▶ WHAT YOU WILL DO
The response must contain each line of the material that holds "http".

* * * * * * * * *

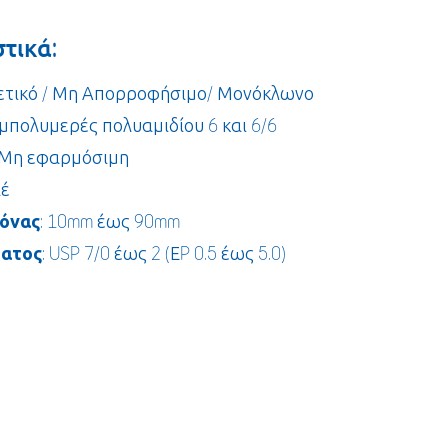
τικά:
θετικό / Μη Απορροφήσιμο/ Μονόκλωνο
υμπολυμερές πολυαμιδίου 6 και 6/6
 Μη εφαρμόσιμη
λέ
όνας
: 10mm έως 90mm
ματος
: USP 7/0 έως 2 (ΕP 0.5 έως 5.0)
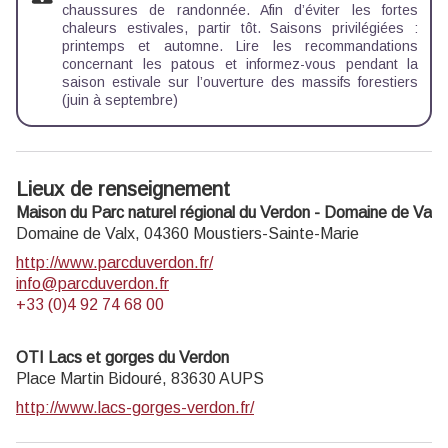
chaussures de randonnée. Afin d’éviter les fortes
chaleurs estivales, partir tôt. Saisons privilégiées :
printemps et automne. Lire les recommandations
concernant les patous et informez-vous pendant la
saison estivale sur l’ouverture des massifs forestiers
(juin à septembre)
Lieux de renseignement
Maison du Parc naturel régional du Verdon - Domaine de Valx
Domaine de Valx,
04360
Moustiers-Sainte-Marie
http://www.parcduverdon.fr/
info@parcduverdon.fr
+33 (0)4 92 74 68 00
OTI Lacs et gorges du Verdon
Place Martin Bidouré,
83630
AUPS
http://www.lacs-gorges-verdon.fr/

* * * * * * * * *

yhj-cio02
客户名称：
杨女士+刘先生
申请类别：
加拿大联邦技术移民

* * * * * * * * *

▶ ANSWER FOR THIS EXERCISE
http://www.parcduverdon.fr/
http://www.lacs-gorges-verdon.fr/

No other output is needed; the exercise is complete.